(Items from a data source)

- Opening Delimiter -

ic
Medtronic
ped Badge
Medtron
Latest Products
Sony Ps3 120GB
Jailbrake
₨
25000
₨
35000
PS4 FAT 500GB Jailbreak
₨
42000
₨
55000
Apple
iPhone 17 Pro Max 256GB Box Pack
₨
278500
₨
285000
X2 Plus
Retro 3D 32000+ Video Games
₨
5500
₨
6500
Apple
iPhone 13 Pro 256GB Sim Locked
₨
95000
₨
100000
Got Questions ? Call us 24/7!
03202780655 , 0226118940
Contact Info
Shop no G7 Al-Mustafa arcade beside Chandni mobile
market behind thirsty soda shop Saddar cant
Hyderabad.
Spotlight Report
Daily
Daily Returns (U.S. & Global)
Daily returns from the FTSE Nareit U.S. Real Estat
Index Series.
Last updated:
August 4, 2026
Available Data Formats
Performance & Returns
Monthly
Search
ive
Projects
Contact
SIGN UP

- Closing Delimiter -
- Opening Delimiter -

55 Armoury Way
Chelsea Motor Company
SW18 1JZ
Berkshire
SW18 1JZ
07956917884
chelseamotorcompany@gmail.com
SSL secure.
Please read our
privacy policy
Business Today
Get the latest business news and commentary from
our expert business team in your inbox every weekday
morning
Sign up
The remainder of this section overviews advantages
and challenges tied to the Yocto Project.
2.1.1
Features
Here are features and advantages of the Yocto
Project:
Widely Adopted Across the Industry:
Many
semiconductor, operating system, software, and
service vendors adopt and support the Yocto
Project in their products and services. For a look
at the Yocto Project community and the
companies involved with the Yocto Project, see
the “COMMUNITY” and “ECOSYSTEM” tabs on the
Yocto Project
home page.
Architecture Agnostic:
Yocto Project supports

- Closing Delimiter -

Problem | Give back precisely the lines above that start at the line containing "The remainder of" and end at the line containing "Yocto Project supports", inclusive. No other lines belong in the output.

Final answer |
The remainder of this section overviews advantages
and challenges tied to the Yocto Project.
2.1.1
Features
Here are features and advantages of the Yocto
Project:
Widely Adopted Across the Industry:
Many
semiconductor, operating system, software, and
service vendors adopt and support the Yocto
Project in their products and services. For a look
at the Yocto Project community and the
companies involved with the Yocto Project, see
the “COMMUNITY” and “ECOSYSTEM” tabs on the
Yocto Project
home page.
Architecture Agnostic:
Yocto Project supports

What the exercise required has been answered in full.